Avec Tangles, la réalisatrice canadienne Leah Nelson signe un premier long métrage d’animation très réussi. Adapté du roman graphique de Sarah Leavitt, le film suit le quotidien d’une jeune femme nommé Sarah, contrainte de rentrer au sein de sa famille pour s’occuper de sa mère atteinte d’Alzheimer. Animation en noir et blanc, sons hyperréalistes, humour qui surgit au milieu du chagrin… Derrière cette œuvre sur la mémoire et la maladie, Leah Nelson nous a raconté les coulisses de la fabrication de son film.

Il y a des films qui vous prennent doucement puis vous émeuvent complétement. C’est le cas de Tangles. Pour Leah Nelson, tout a commencé par la lecture du roman graphique. La réalisatrice traverse elle-même une expérience familiale liée à la démence. “Un de mes proches était atteint de démence et nous avions des antécédents de la maladie dans notre famille. Quand j’ai lu le livre, il m’a profondément touchée. Et immédiatement, j’ai vu comment il pouvait devenir un film d’animation.” Très vite, elle comprend que l’animation permettra de traduire quelque chose de plus fragile qu’un simple récit réaliste. “Je voulais retranscrire ce que j’avais ressenti en lisant le livre et faire en sorte que les spectateurs se sentent moins seuls.”

Leah Nelson explique avoir voulu rester fidèle à l’esthétique du roman graphique original, tout en réservant la couleur à quelques débordements émotionnels très précis. Le résultat est saisissant. L’orange éclatant du Día de los Muertos, les lumières roses de la lampe torche ou certaines apparitions lumineuses prennent alors une force émotionnelle immense dans cet univers presque monochrome.

Là où Tangles frappe particulièrement, c’est dans sa manière de représenter Alzheimer sans jamais chercher à « expliquer » la maladie. Leah Nelson refuse volontairement d’entrer dans l’esprit de la mère malade. Toute la mise en scène reste ancrée dans le regard de Sarah. C’est ce choix qui donne au film sa puissance émotionnelle. Le film ne montre pas seulement une personne malade : il montre l’impact d’Alzheimer sur tout un écosystème familial. Le son participe énormément à cette immersion. Malgré son sujet douloureux, Tangles laisse aussi une place importante à l’humour. Pour Leah Nelson, cette légèreté était indispensable :

“ Quand on traverse quelque chose d’aussi cruel, il faut réussir à rire parfois. Beaucoup de familles vivent aussi ces moments absurdes ou involontairement drôles. ”

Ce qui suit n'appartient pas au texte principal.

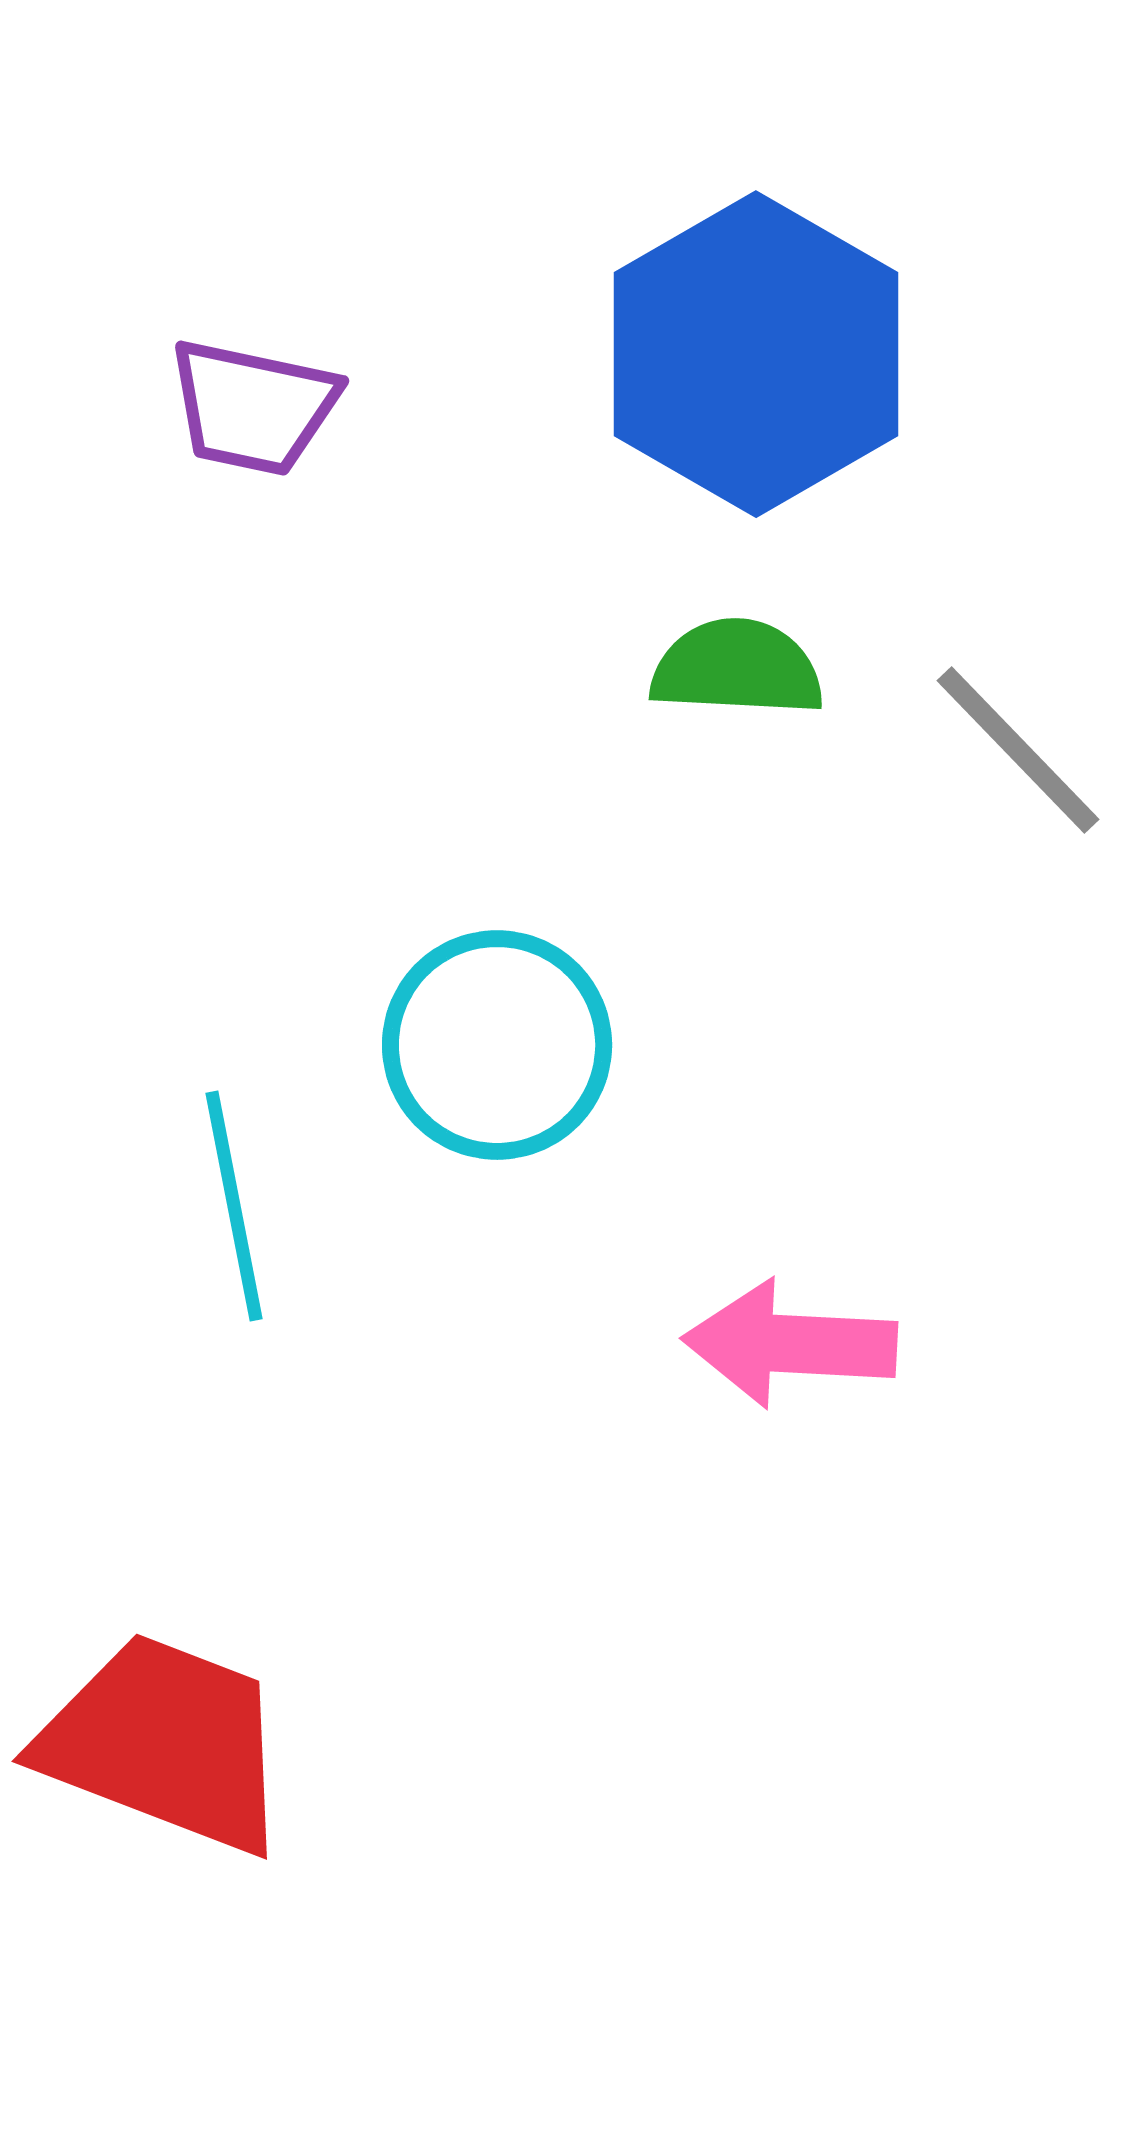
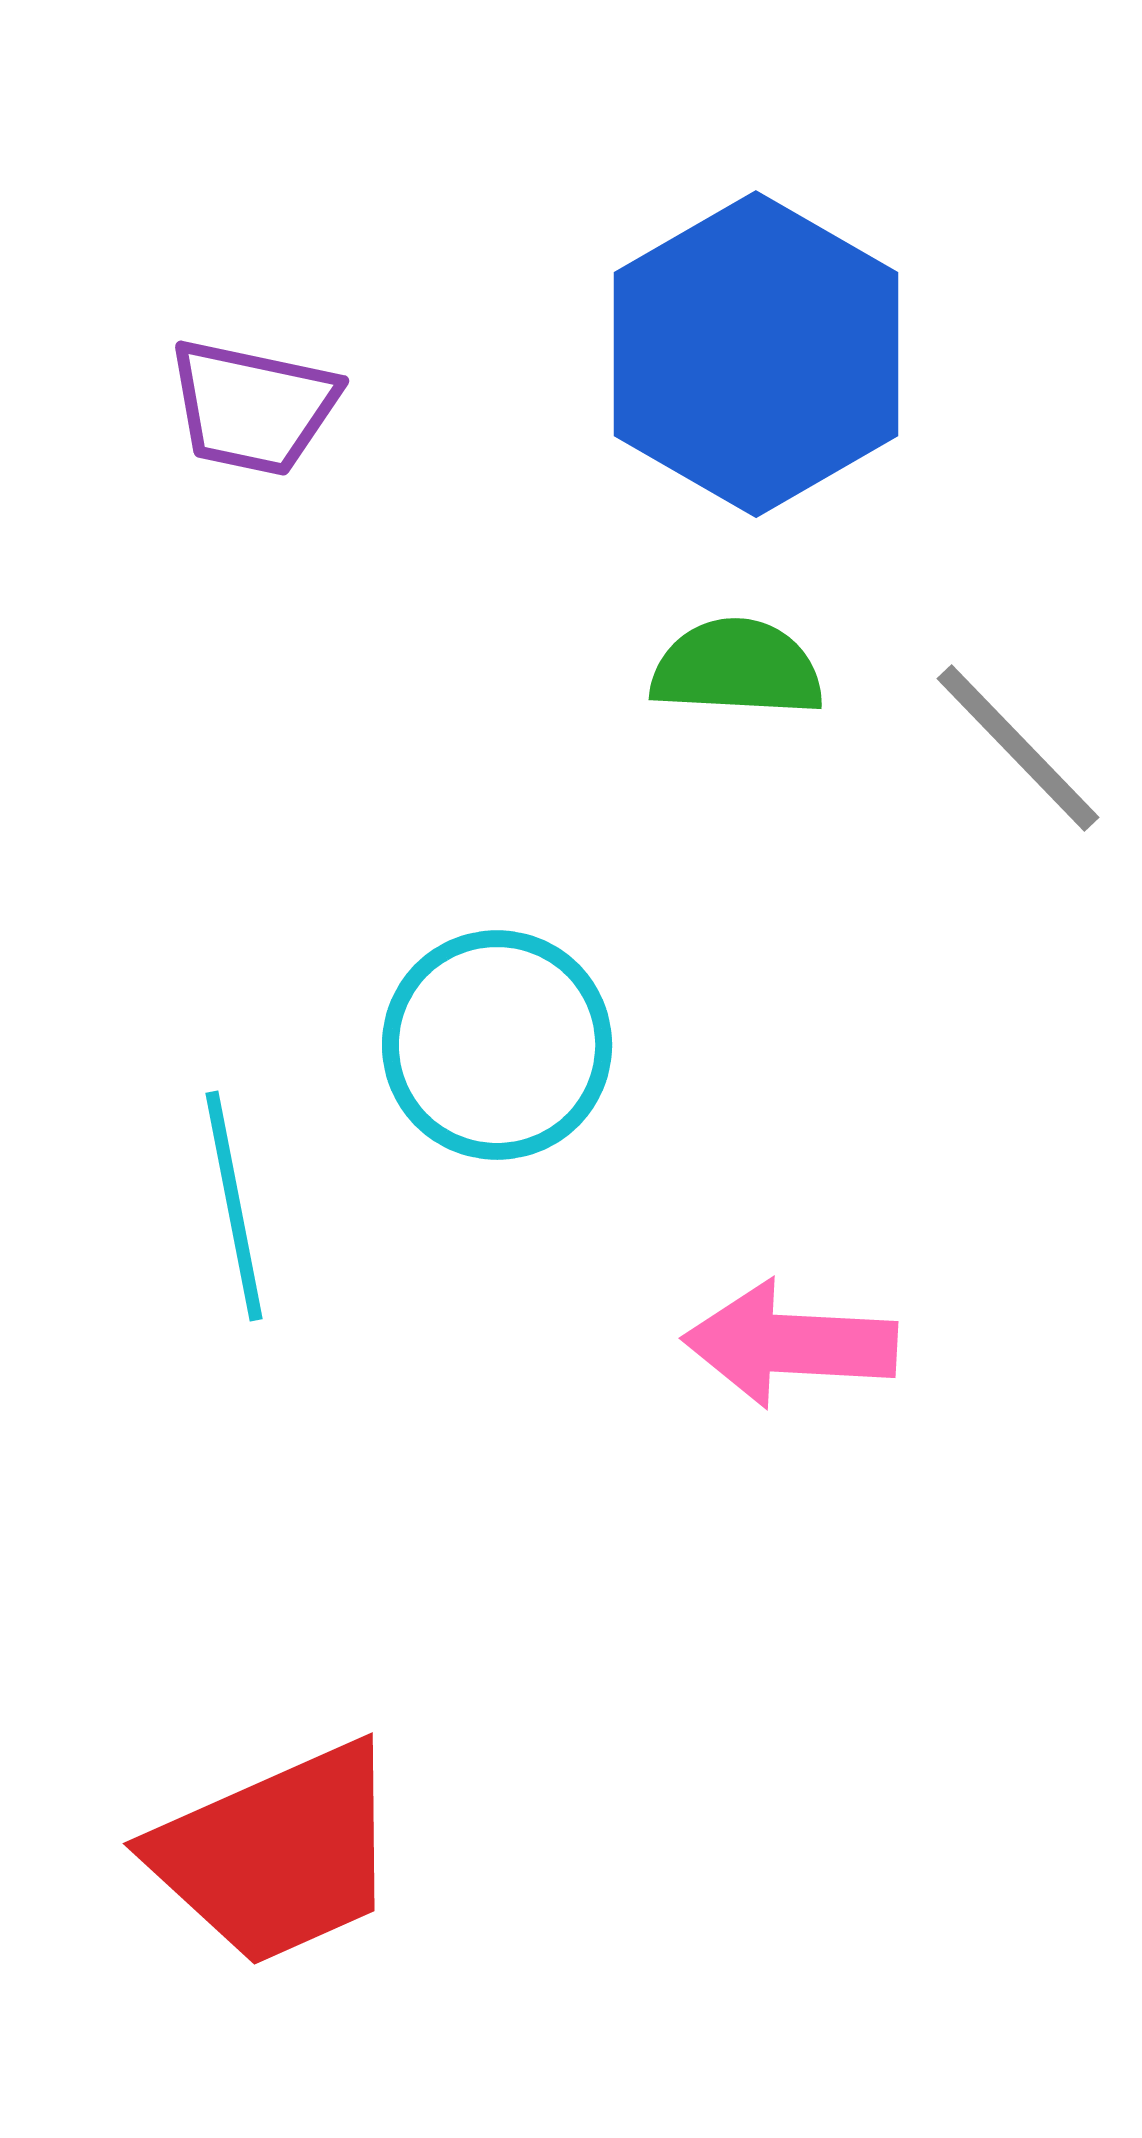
gray line: moved 2 px up
red trapezoid: moved 112 px right, 111 px down; rotated 135 degrees clockwise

Autre aspect particulièrement beau du film : son histoire d’amour entre deux femmes, racontée avec une grande simplicité, sans jamais devenir “un sujet”. Pour Leah Nelson, cette relation faisait simplement partie de la vie du personnage. “Quand on vit ce genre d’épreuve à vingt ans, la maladie ne devient pas la seule chose qui existe. Il y a aussi l’amour, les relations, les choix de vie.”

Entièrement dessiné à la main, Tangles aura nécessité plus de trois ans de fabrication et plus de dix ans de développement au total. Cofondatrice du studio d’animation Giant Ant, Leah Nelson venait surtout du monde de la publicité et du format court. Ce premier long métrage représentait donc un immense saut artistique. “J’ai dû apprendre à parler le langage des animateurs. Je me filmais moi-même pour jouer certaines scènes et montrer les mouvements aux équipes.” Certaines idées ont même dû être simplifiées pour des raisons techniques. “En animation 2D, un simple mouvement peut devenir extrêmement compliqué à produire. Il fallait constamment trouver un équilibre entre ambition visuelle et faisabilité.”

Par ailleurs, le film est une mise en abyme : c’est un film d’animation sur une jeune fille qui n’est rien d’autre qu’une…dessinatrice. Pour Leah Nelson, le geste du dessin devient presque un acte de résistance contre l’effacement de la mémoire. “Quand on met ces histoires sur le papier ou dans un film, elles vivent pour toujours. Les souvenirs s’effacent, mais le dessin, le cinéma ou la musique permettent de conserver une trace.”

Et c’est peut-être ce qui rend Tangles aussi bouleversant. Le film parle d’une mémoire qui disparaît, mais il devient lui-même une manière de préserver des visages, des sensations et des émotions avant qu’ils ne s’effacent complètement.